Khaldoon Sabra

Personal information
- Full name: Khaldoon Mohammad Abdallah Sabra
- Date of birth: 5 July 2004 (age 22)
- Place of birth: Jordan
- Height: 1.91 m (6 ft 3 in)
- Position: Striker

Team information
- Current team: Shabab Al-Ordon

Youth career
- –2024: Al-Jazeera

Senior career*
- Years: Team / Apps / (Gls)
- 2024–2025: Al-Jazeera / 11 / (0)
- 2025–2026: Al-Hussein / 6 / (1)
- 2026–: Shabab Al-Ordon / 0 / (0)

International career^{‡}
- 2025–: Jordan U23 / 4 / (1)

= Khaldoon Sabra =

Jordanian footballer born in 2004

Khaldoon Mohammad Abdallah Sabra (خلدون صبرة; born 5 July 2004) is a Jordanian professional footballer who plays as a striker for Jordanian Pro League club Shabab Al-Ordon.

==Club career==
===Al-Jazeera===
Khaldoon began his professional career at Al-Jazeera, scoring his first goal at the club during a preseason matchup against Al-Salt.

===Al-Hussein===
On 11 August 2025, Khaldoon joined Al-Hussein on a three-year contract. Khaldoon scored his first goal for the club during a 2025 Jordan Shield Cup matchup against Al-Sarhan. On 25 September 2025, Khaldoon scored his first league goal for Al-Hussein in a 5–0 victory over Al-Baqa'a.

==International career==
On 14 July 2022, Khaldoon received his first youth national team call-up for the Jordan national under-20 football team, to participate in the 2022 Arab Cup U-20.

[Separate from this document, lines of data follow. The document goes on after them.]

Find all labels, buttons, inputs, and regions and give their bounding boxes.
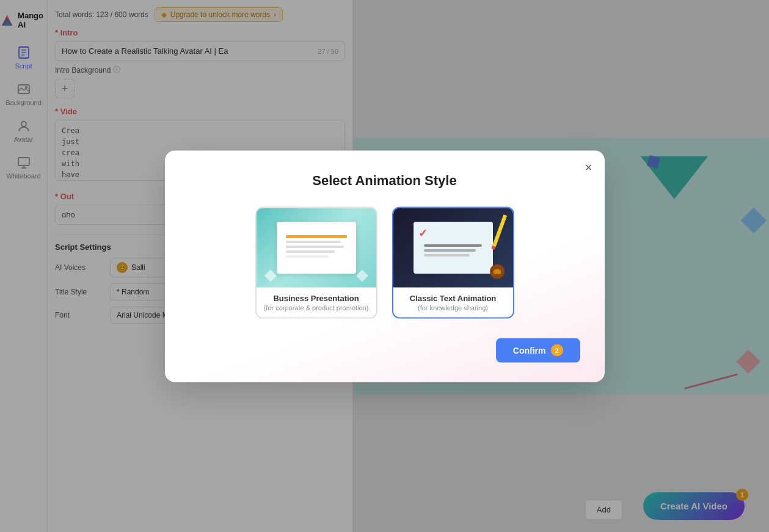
animation-card-classic[interactable]: ✓ Classic Text Ani [392, 206, 514, 318]
classic-card-content: ✓ [420, 235, 486, 260]
classic-card-paper: ✓ [414, 222, 493, 274]
modal-close-button[interactable]: × [585, 160, 592, 174]
classic-card-desc: (for knowledge sharing) [399, 304, 507, 311]
animation-card-business[interactable]: Business Presentation (for corporate & p… [255, 206, 377, 318]
checkmark-icon: ✓ [418, 227, 428, 240]
card-diamond-right [356, 269, 368, 282]
business-card-preview [257, 208, 376, 287]
classic-card-info: Classic Text Animation (for knowledge sh… [393, 287, 513, 317]
coffee-icon [490, 264, 505, 279]
animation-style-modal: × Select Animation Style [165, 150, 605, 382]
business-card-name: Business Presentation [263, 293, 370, 302]
modal-title: Select Animation Style [189, 172, 580, 188]
confirm-badge: 2 [551, 344, 563, 356]
business-card-text [282, 231, 351, 264]
modal-footer: Confirm 2 [189, 338, 580, 362]
business-card-desc: (for corporate & product promotion) [263, 304, 370, 311]
card-diamond-left [264, 269, 277, 282]
confirm-button[interactable]: Confirm 2 [496, 338, 580, 362]
animation-cards: Business Presentation (for corporate & p… [189, 206, 580, 318]
classic-card-name: Classic Text Animation [399, 293, 507, 302]
pencil-icon [490, 214, 506, 250]
classic-text-lines [424, 244, 482, 257]
business-card-info: Business Presentation (for corporate & p… [257, 287, 376, 317]
classic-card-preview: ✓ [393, 208, 513, 287]
business-card-paper [277, 222, 356, 274]
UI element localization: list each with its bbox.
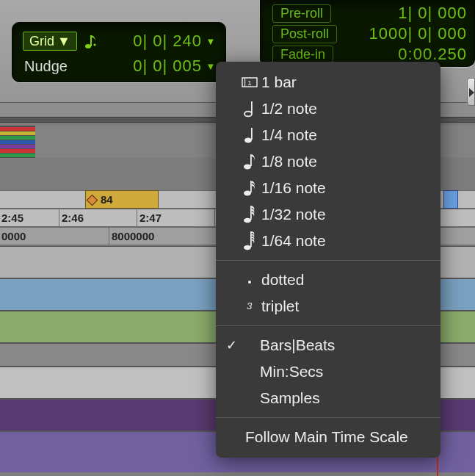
svg-rect-4 (244, 78, 245, 87)
menu-item-label: 1/8 note (260, 153, 317, 170)
menu-item-label: 1/64 note (260, 232, 326, 250)
menu-separator (216, 325, 440, 326)
menu-item-1-bar[interactable]: 1 1 bar (216, 69, 440, 95)
menu-item-label: 1/4 note (260, 126, 317, 144)
menu-item-label: Bars|Beats (260, 336, 335, 354)
eighth-note-icon (239, 153, 260, 170)
postroll-value[interactable]: 1000| 0| 000 (337, 24, 467, 43)
svg-text:1: 1 (247, 79, 251, 87)
triplet-icon: 3 (239, 300, 260, 313)
ruler-tick: 2:47 (139, 212, 162, 224)
thirtysecond-note-icon (239, 205, 260, 224)
svg-point-6 (244, 112, 252, 117)
menu-item-min-secs[interactable]: Min:Secs (216, 358, 440, 385)
menu-item-samples[interactable]: Samples (216, 385, 440, 411)
menu-item-quarter-note[interactable]: 1/4 note (216, 122, 440, 148)
sixteenth-note-icon (239, 179, 260, 197)
svg-rect-15 (250, 206, 252, 220)
preroll-button[interactable]: Pre-roll (272, 4, 331, 23)
ruler-tick: 2:45 (1, 212, 23, 224)
menu-item-half-note[interactable]: 1/2 note (216, 95, 440, 122)
nudge-value-menu-trigger[interactable]: ▼ (205, 61, 217, 72)
nudge-value[interactable]: 0| 0| 005 (68, 57, 202, 76)
marker-label: 84 (101, 193, 113, 206)
menu-item-dotted[interactable]: dotted (216, 267, 440, 293)
nudge-label: Nudge (23, 58, 68, 75)
bar-icon: 1 (239, 76, 260, 88)
grid-note-icon[interactable] (84, 33, 98, 49)
marker-blue[interactable] (443, 190, 458, 209)
menu-separator (216, 260, 440, 261)
preroll-value[interactable]: 1| 0| 000 (331, 4, 467, 23)
svg-point-16 (244, 245, 251, 250)
ruler-tick: 2:46 (62, 212, 84, 224)
svg-text:3: 3 (247, 300, 253, 311)
sixtyfourth-note-icon (239, 231, 260, 251)
menu-item-label: 1 bar (260, 73, 297, 91)
svg-rect-13 (250, 181, 252, 192)
svg-point-0 (85, 44, 91, 48)
half-note-icon (239, 100, 260, 118)
track-color-strips (0, 126, 35, 158)
menu-item-label: 1/32 note (260, 206, 326, 223)
svg-point-12 (244, 191, 251, 196)
menu-item-triplet[interactable]: 3 triplet (216, 293, 440, 320)
fadein-button[interactable]: Fade-in (272, 46, 333, 64)
svg-point-18 (248, 281, 251, 284)
svg-point-2 (93, 43, 95, 46)
menu-item-label: Samples (260, 389, 320, 407)
menu-item-label: 1/16 note (260, 179, 326, 197)
menu-item-sixteenth-note[interactable]: 1/16 note (216, 175, 440, 201)
menu-item-bars-beats[interactable]: ✓ Bars|Beats (216, 332, 440, 358)
menu-item-label: 1/2 note (260, 100, 317, 118)
quarter-note-icon (239, 126, 260, 144)
dot-icon (239, 274, 260, 286)
svg-rect-11 (250, 154, 252, 166)
svg-rect-17 (250, 231, 252, 247)
menu-item-label: Min:Secs (260, 363, 323, 381)
marker-84[interactable]: 84 (85, 190, 159, 209)
menu-item-sixtyfourth-note[interactable]: 1/64 note (216, 228, 440, 254)
svg-rect-7 (251, 101, 253, 113)
grid-value-menu-trigger[interactable]: ▼ (205, 36, 217, 47)
grid-mode-label: Grid (29, 34, 54, 49)
menu-item-eighth-note[interactable]: 1/8 note (216, 148, 440, 175)
preroll-display: Pre-roll 1| 0| 000 Post-roll 1000| 0| 00… (260, 0, 475, 67)
svg-rect-1 (90, 35, 92, 46)
menu-item-label: Follow Main Time Scale (223, 428, 408, 446)
menu-separator (216, 417, 440, 418)
svg-rect-9 (251, 128, 253, 140)
menu-item-thirtysecond-note[interactable]: 1/32 note (216, 201, 440, 228)
svg-point-10 (244, 165, 251, 170)
menu-item-label: dotted (260, 271, 304, 289)
grid-value-menu: 1 1 bar 1/2 note 1/4 note 1/8 note 1/16 … (216, 62, 440, 458)
ruler-tick: 0000 (1, 230, 26, 242)
toolbar-button[interactable] (467, 78, 475, 106)
postroll-button[interactable]: Post-roll (272, 25, 337, 43)
svg-point-14 (244, 218, 251, 223)
menu-item-label: triplet (260, 298, 299, 315)
grid-mode-button[interactable]: Grid ▼ (23, 32, 77, 51)
checkmark-icon: ✓ (223, 337, 239, 353)
grid-value[interactable]: 0| 0| 240 (98, 32, 202, 51)
dropdown-triangle-icon: ▼ (57, 34, 70, 49)
ruler-tick: 8000000 (112, 230, 154, 242)
svg-point-8 (244, 138, 252, 143)
grid-nudge-display: Grid ▼ 0| 0| 240 ▼ Nudge 0| 0| 005 ▼ (12, 22, 226, 82)
play-triangle-icon (469, 88, 474, 97)
menu-item-follow-main-time-scale[interactable]: Follow Main Time Scale (216, 424, 440, 450)
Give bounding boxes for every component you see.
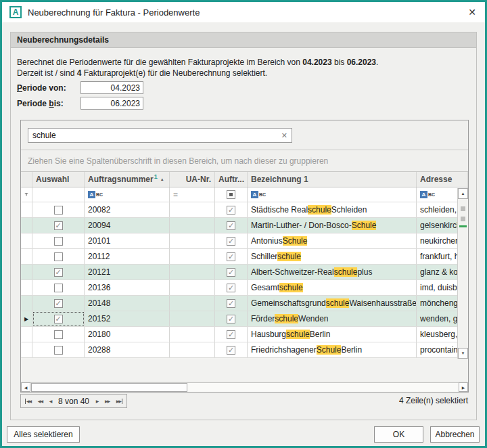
ua-nr-cell[interactable] [170, 280, 215, 295]
order-number-cell[interactable]: 20180 [85, 327, 170, 342]
order-number-cell[interactable]: 20112 [85, 249, 170, 264]
indeterminate-checkbox[interactable] [227, 190, 235, 199]
column-header-auswahl[interactable]: Auswahl [32, 172, 85, 187]
bezeichnung-cell[interactable]: Friedrichshagener Schule Berlin [248, 342, 417, 357]
order-number-cell[interactable]: 20094 [85, 218, 170, 233]
periode-bis-input[interactable] [80, 97, 143, 110]
auftr-checkbox[interactable]: ✓ [227, 237, 235, 246]
pager-prior-button[interactable]: ◀ [49, 399, 52, 404]
ua-nr-cell[interactable] [170, 202, 215, 217]
table-row[interactable]: 20136✓Gesamtschuleimd, duisbu [21, 280, 468, 296]
row-select-checkbox[interactable]: ✓ [54, 299, 63, 308]
ua-nr-cell[interactable] [170, 265, 215, 279]
auftr-checkbox-cell[interactable]: ✓ [215, 233, 248, 248]
auftr-checkbox-cell[interactable]: ✓ [215, 342, 248, 357]
select-checkbox-cell[interactable] [32, 327, 85, 342]
filter-cell-auswahl[interactable] [32, 187, 85, 202]
table-row[interactable]: 20101✓Antonius Schuleneukirchen- [21, 233, 468, 249]
bezeichnung-cell[interactable]: Hausburgschule Berlin [248, 327, 417, 342]
scroll-down-icon[interactable]: ▼ [458, 348, 468, 359]
cancel-button[interactable]: Abbrechen [430, 426, 480, 443]
filter-cell-bez[interactable]: ABC [248, 187, 417, 202]
table-row[interactable]: ✓20121✓Albert-Schweitzer-Realschule plus… [21, 265, 468, 280]
search-clear-icon[interactable]: ✕ [281, 132, 287, 139]
auftr-checkbox-cell[interactable]: ✓ [215, 249, 248, 264]
ua-nr-cell[interactable] [170, 311, 215, 326]
auftr-checkbox[interactable]: ✓ [227, 252, 235, 261]
bezeichnung-cell[interactable]: Städtische Realschule Schleiden [248, 202, 417, 217]
table-row[interactable]: ✓20148✓Gemeinschaftsgrundschule Waisenha… [21, 296, 468, 311]
order-number-cell[interactable]: 20152 [85, 311, 170, 326]
order-number-cell[interactable]: 20121 [85, 265, 170, 279]
table-row[interactable]: 20288✓Friedrichshagener Schule Berlinpro… [21, 342, 468, 358]
column-header-indicator[interactable] [21, 172, 32, 187]
column-header-ua[interactable]: UA-Nr. [170, 172, 215, 187]
select-checkbox-cell[interactable]: ✓ [32, 311, 85, 326]
order-number-cell[interactable]: 20101 [85, 233, 170, 248]
filter-cell-auftr[interactable] [215, 187, 248, 202]
order-number-cell[interactable]: 20136 [85, 280, 170, 295]
auftr-checkbox-cell[interactable]: ✓ [215, 202, 248, 217]
column-header-adresse[interactable]: Adresse [417, 172, 468, 187]
auftr-checkbox[interactable]: ✓ [227, 284, 235, 292]
bezeichnung-cell[interactable]: Albert-Schweitzer-Realschule plus [248, 265, 417, 279]
auftr-checkbox[interactable]: ✓ [227, 221, 235, 230]
scroll-right-icon[interactable]: ▶ [459, 382, 468, 392]
column-header-bez[interactable]: Bezeichnung 1 [248, 172, 417, 187]
auftr-checkbox-cell[interactable]: ✓ [215, 296, 248, 311]
row-select-checkbox[interactable]: ✓ [54, 315, 63, 323]
auftr-checkbox[interactable]: ✓ [227, 268, 235, 277]
horizontal-scrollbar[interactable]: ◀ ▶ [21, 382, 468, 392]
select-checkbox-cell[interactable]: ✓ [32, 265, 85, 279]
filter-cell-indicator[interactable] [21, 187, 32, 202]
auftr-checkbox[interactable]: ✓ [227, 299, 235, 308]
filter-cell-ua[interactable]: = [170, 187, 215, 202]
table-row[interactable]: ▶✓20152✓Förderschule Wendenwenden, ge [21, 311, 468, 327]
select-checkbox-cell[interactable]: ✓ [32, 218, 85, 233]
row-select-checkbox[interactable] [54, 237, 63, 246]
pager-prior-page-button[interactable]: ◀◀ [38, 399, 43, 404]
order-number-cell[interactable]: 20288 [85, 342, 170, 357]
row-select-checkbox[interactable] [54, 284, 63, 292]
auftr-checkbox[interactable]: ✓ [227, 206, 235, 215]
search-input[interactable] [32, 131, 281, 140]
bezeichnung-cell[interactable]: Gemeinschaftsgrundschule Waisenhausstraß… [248, 296, 417, 311]
auftr-checkbox-cell[interactable]: ✓ [215, 327, 248, 342]
row-select-checkbox[interactable] [54, 330, 63, 339]
select-checkbox-cell[interactable] [32, 202, 85, 217]
filter-cell-auftragsnummer[interactable]: ABC [85, 187, 170, 202]
auftr-checkbox-cell[interactable]: ✓ [215, 218, 248, 233]
table-row[interactable]: 20112✓Schillerschulefrankfurt, h [21, 249, 468, 265]
ua-nr-cell[interactable] [170, 249, 215, 264]
pager-last-button[interactable]: ▶▶ [116, 399, 122, 404]
table-row[interactable]: 20082✓Städtische Realschule Schleidensch… [21, 202, 468, 218]
ua-nr-cell[interactable] [170, 296, 215, 311]
table-row[interactable]: ✓20094✓Martin-Luther- / Don-Bosco-Schule… [21, 218, 468, 233]
auftr-checkbox-cell[interactable]: ✓ [215, 311, 248, 326]
pager-first-button[interactable]: ◀◀ [25, 399, 31, 404]
order-number-cell[interactable]: 20082 [85, 202, 170, 217]
select-all-button[interactable]: Alles selektieren [7, 426, 80, 443]
ua-nr-cell[interactable] [170, 233, 215, 248]
periode-von-input[interactable] [80, 81, 143, 94]
pager-next-page-button[interactable]: ▶▶ [105, 399, 110, 404]
ua-nr-cell[interactable] [170, 342, 215, 357]
vertical-scrollbar[interactable]: ▲ ▼ [457, 188, 468, 359]
scroll-up-icon[interactable]: ▲ [458, 188, 468, 199]
order-number-cell[interactable]: 20148 [85, 296, 170, 311]
ua-nr-cell[interactable] [170, 327, 215, 342]
bezeichnung-cell[interactable]: Martin-Luther- / Don-Bosco-Schule [248, 218, 417, 233]
select-checkbox-cell[interactable] [32, 342, 85, 357]
pager-next-button[interactable]: ▶ [96, 399, 99, 404]
close-icon[interactable]: ✕ [467, 7, 478, 17]
row-select-checkbox[interactable] [54, 206, 63, 215]
auftr-checkbox-cell[interactable]: ✓ [215, 265, 248, 279]
horizontal-scrollbar-thumb[interactable] [31, 383, 187, 392]
select-checkbox-cell[interactable] [32, 249, 85, 264]
row-select-checkbox[interactable]: ✓ [54, 221, 63, 230]
select-checkbox-cell[interactable] [32, 280, 85, 295]
bezeichnung-cell[interactable]: Förderschule Wenden [248, 311, 417, 326]
ok-button[interactable]: OK [374, 426, 423, 443]
auftr-checkbox[interactable]: ✓ [227, 346, 235, 355]
bezeichnung-cell[interactable]: Antonius Schule [248, 233, 417, 248]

Khaldoon received his first call-up to the Jordan national under-23 football team, making his debut against the United Arab Emirates. On 13 October 2025, Khaldoon scored his first goal at the under-23 level against the United Arab Emirates. On 23 December 2025, Khaldoon was called up to the under-23 team once again for the 2026 AFC U-23 Asian Cup, participating in two of the four matches.

==Personal life==
Khaldoon is the older brother of Jordanian international footballer Ibrahim Sabra.